**TASK ITEM**
Pictures must not appear in the copy. Restate exactly the lines below from the one with "Indicação de existência de protestos" through the one with "Administration", inclusive.

Transcribed page contents
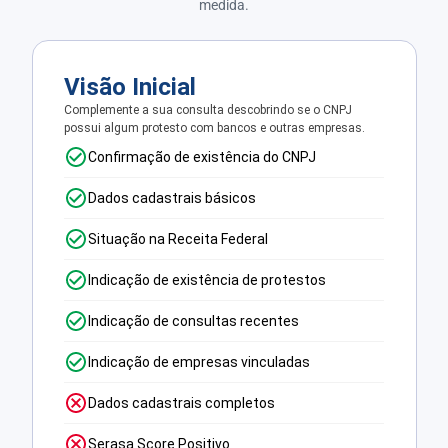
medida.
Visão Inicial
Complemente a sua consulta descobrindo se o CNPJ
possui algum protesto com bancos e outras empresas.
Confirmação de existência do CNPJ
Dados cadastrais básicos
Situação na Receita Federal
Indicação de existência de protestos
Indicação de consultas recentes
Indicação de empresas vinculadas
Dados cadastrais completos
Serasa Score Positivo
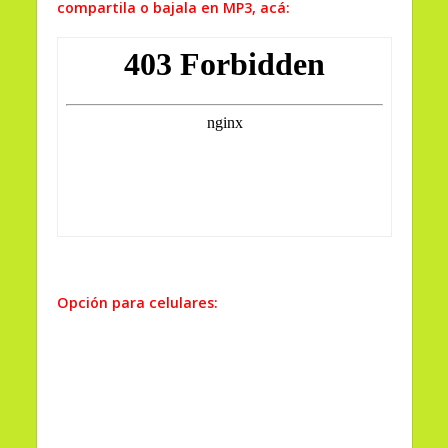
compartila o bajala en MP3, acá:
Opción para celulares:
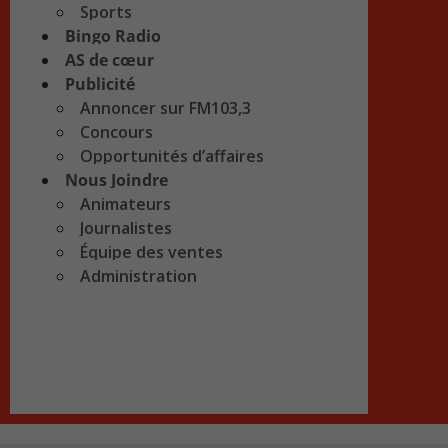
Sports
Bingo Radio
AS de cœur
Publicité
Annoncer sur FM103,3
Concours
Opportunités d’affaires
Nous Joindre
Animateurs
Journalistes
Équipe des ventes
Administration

...

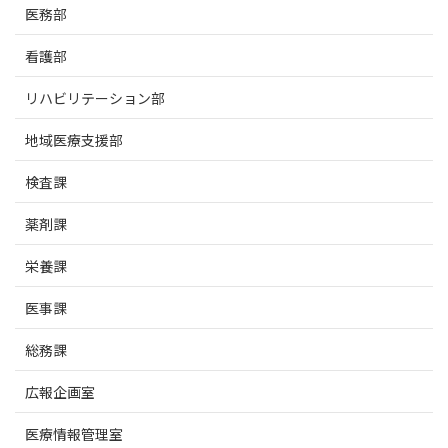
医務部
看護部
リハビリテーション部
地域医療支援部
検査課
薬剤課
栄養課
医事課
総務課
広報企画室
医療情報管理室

**RESPONSE FOR THIS EXERCISE**
Indicação de existência de protestos
Indicação de consultas recentes
Indicação de empresas vinculadas
Dados cadastrais completos
Serasa Score Positivo
compartila o bajala en MP3, acá:
Opción para celulares:
Sports
Bingo Radio
AS de cœur
Publicité
Annoncer sur FM103,3
Concours
Opportunités d’affaires
Nous Joindre
Animateurs
Journalistes
Équipe des ventes
Administration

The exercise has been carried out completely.